▶ **Input data**
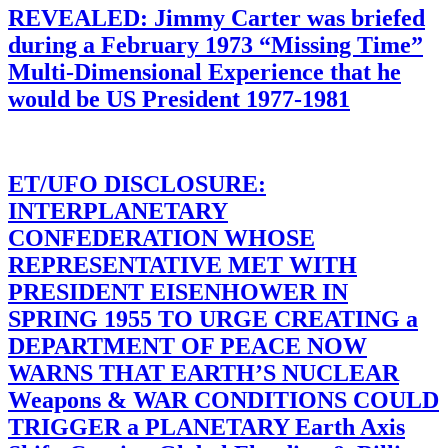
REVEALED: Jimmy Carter was briefed
during a February 1973 “Missing Time”
Multi-Dimensional Experience that he
would be US President 1977-1981
ET/UFO DISCLOSURE:
INTERPLANETARY
CONFEDERATION WHOSE
REPRESENTATIVE MET WITH
PRESIDENT EISENHOWER IN
SPRING 1955 TO URGE CREATING a
DEPARTMENT OF PEACE NOW
WARNS THAT EARTH’S NUCLEAR
Weapons & WAR CONDITIONS COULD
TRIGGER a PLANETARY Earth Axis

▶ **About this task**
What you return should match the material word for word, apart from the pictures.

▶ **Task answer**
REVEALED: Jimmy Carter was briefed
during a February 1973 “Missing Time”
Multi-Dimensional Experience that he
would be US President 1977-1981
ET/UFO DISCLOSURE:
INTERPLANETARY
CONFEDERATION WHOSE
REPRESENTATIVE MET WITH
PRESIDENT EISENHOWER IN
SPRING 1955 TO URGE CREATING a
DEPARTMENT OF PEACE NOW
WARNS THAT EARTH’S NUCLEAR
Weapons & WAR CONDITIONS COULD
TRIGGER a PLANETARY Earth Axis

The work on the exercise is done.